Michael Winterbottom’s movie plays expertly, even manipulatively, upon parental fears.
I watched it in a Hitchcockian state of constant anxiety. The tension stems from the feeling that something tragic is about to happen to the two vulnerable young girls at the heart of the story as single parent Colin Firth looks on helplessly.
One of the girls is a precocious teenager experimenting with sex, the other is about 10 and is traumatised by the death of her mother in a car accident.
At various points the threats include rape, abduction, drowning and pregnancy.
The city of Genova, with its narrow, litter strewn alleyways and seedy townsfolk adds to the sense of menace. Until I saw this movie I had thought I’d like to visit this city; I’m not so sure now.
Winterbottom builds an incredibly claustrophobic atmosphere much like that created in Nic Roeg’s Don’t Look Now. There are actually quite a few similarities between these two films – in both there is a death in the family, they each share an Italian setting (in Roeg it was Venice) and a strong supernatural dimension.

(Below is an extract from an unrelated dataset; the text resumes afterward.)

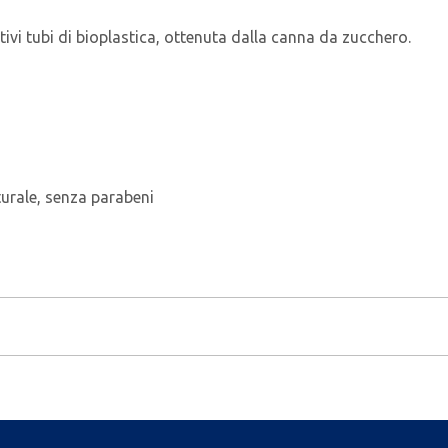
ivi tubi di bioplastica, ottenuta dalla canna da zucchero.
turale, senza parabeni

This last point is the strongest part of Don’t Look Now but the weakest aspect of Genova. The appearance of the dead mother’s ghost seems an unnecessarily melodramatic touch especially since the intensity of the story is built around the ordinariness of the lives. The humdrum, un-glossy quality is more emphatic because of Winterbottom’s decision to shoot most of the key scenes using a small hand-held camera. The careful attention to banal detail means that it is as if we are eavesdropping on this family drama. Through this documentary format the best moments are when nothing much is happening, just people getting on with their lives. It falls apart when Winterbottom tries to squeeze in something approaching a plot.